== DATASET EXCERPTS

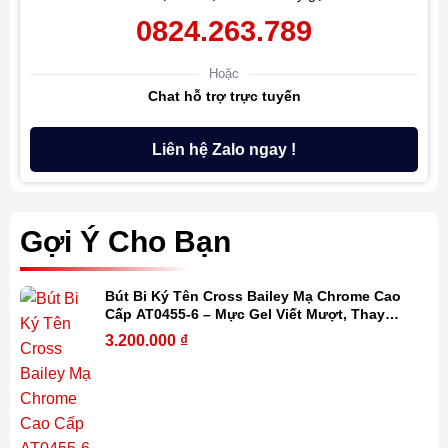
0824.263.789
Hoặc
Chat hỗ trợ trực tuyến
Liên hệ Zalo ngay !
Gợi Ý Cho Bạn
Bút Bi Ký Tên Cross Bailey Mạ Chrome Cao
Cấp AT0455-6 – Mực Gel Viết Mượt, Thay
Refill Dễ Dàng, Kèm Hộp Quà
3.200.000
₫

====

Print exactly the lines from the one with "Bút Bi Ký Tên Cross Bailey Mạ Chrome Cao" through the end of the data, inclusive.

— WRITTEN SOLUTION —
Bút Bi Ký Tên Cross Bailey Mạ Chrome Cao
Cấp AT0455-6 – Mực Gel Viết Mượt, Thay
Refill Dễ Dàng, Kèm Hộp Quà
3.200.000
₫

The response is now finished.